Un gol tempranero de Lamine Yamal abrió el camino en el Martínez Valero, pero el Barça se quedó en un 1-3 tras estrellar tres balones en la madera y desperdiciar un carrusel de oportunidades.
El FC Barcelona firmó en el Martínez Valero una de esas noches en las que el marcador se queda corto frente al volumen de fútbol producido. Ganó 1-3 al Elche CF, pero lo hizo con la sensación de haber dejado un resultado mucho más amplio por el camino.
El arranque parecía anunciar un trámite. Lamine Yamal castigó muy pronto una defensa adelantada, resolvió con frialdad ante Iñaki Peña y puso al Barça por delante con un gol que invitaba a pensar en una noche cómoda.
Sin embargo, el duelo se torció por la vía de lo inesperado, la falta de pegada. El equipo azulgrana generó espacios, acumuló llegadas y ganó metros con facilidad, pero fue perdonando una y otra vez hasta permitir que el partido se mantuviera abierto.

Un festín sin sentencia
El plan de Hansi Flick no admitió concesiones: once de peso, ritmo alto y presión para sostener al Elche lejos del área. En ese contexto, el regreso de Frenkie de Jong añadió mando y continuidad a la circulación, mientras Dani Olmo aportaba líneas de pase y último toque.
El Elche, lejos de encerrarse, aceptó el intercambio. Presionó arriba, asumió riesgos y buscó transitar cada pérdida rival, un escenario que multiplicó las ocasiones del Barça… y también los avisos locales cuando encontraba espacio a la espalda.
El empate llegó como consecuencia de esa falta de colmillo. Una acción rápida por banda izquierda acabó en el área y Álvaro Rodríguez aprovechó el desajuste para poner el 1-1, obligando al Barça a recomponerse sin perder la calma.

La madera como enemigo
A partir de ahí, el partido se convirtió en un monólogo ofensivo con interrupciones peligrosas. El Barça enlazó combinaciones al primer toque, rompió líneas y volvió a encontrar a Lamine como epicentro, pero el desenlace de las jugadas fue desesperante: remates desviados, decisiones precipitadas y hasta tres balones que se estrellaron en los palos.
En medio de esa lluvia de intentos apareció el 1-2. Una irrupción de Frenkie dentro del área, con rivales superados y ángulo comprometido, terminó en asistencia para Ferran Torres, que ajustó por fin para devolver la ventaja al Barça.
Ni con el marcador a favor llegó la tranquilidad. Las ocasiones siguieron acumulándose mientras el Elche insistía en buscar el golpe en cada transición, alimentando una sensación extraña: dominio claro, pero sin sentencia.

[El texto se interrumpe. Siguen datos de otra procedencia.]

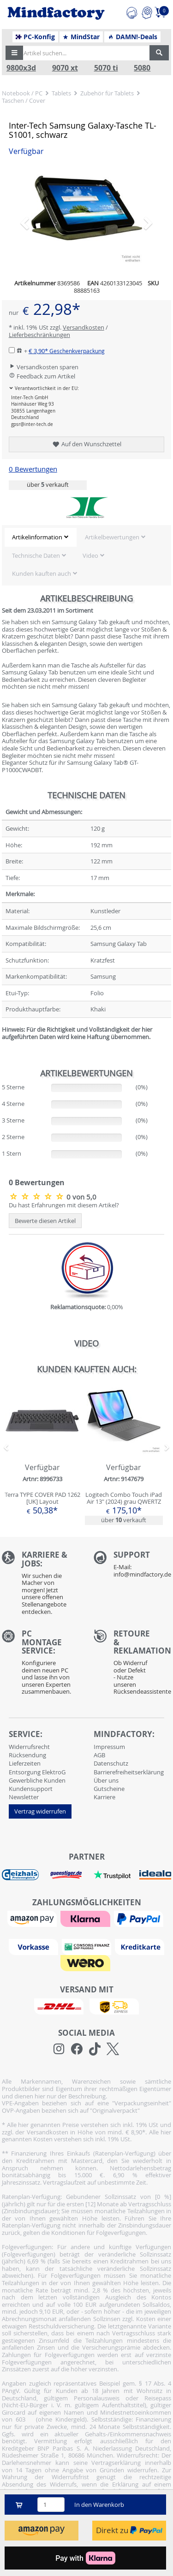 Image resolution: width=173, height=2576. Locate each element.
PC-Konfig (35, 37)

Rashford puso la sentencia
Tras el descanso, el guion se mantuvo. El Barça volvió a tener ocasiones francas, el Elche siguió encontrando algún pasillo para correr y el encuentro permaneció peligrosamente vivo, como si un detalle pudiera cambiarlo todo.
Con la entrada de Robert Lewandowski y la aparición de Marcus Rashford, el Barça ganó colmillo en los metros finales, aunque el acierto seguía resistiéndose en acciones donde parecía más fácil marcar que fallar.
La jugada que liquidó el choque volvió a nacer desde Lamine. Evitó que la pelota se perdiera, aceleró en la banda y puso el pase definitivo para que Rashford rematara con potencia y firmara el 1-3. Ahí, por fin, el Barça encontró la distancia que su fútbol llevaba tiempo reclamando.
El resultado deja tres puntos y un mensaje claro. El Barça está produciendo una cantidad enorme de ocasiones, pero sigue teniendo un debe en la eficacia. En noches como la del Martínez Valero, el riesgo de perdonar no es solo estético, es competitivo.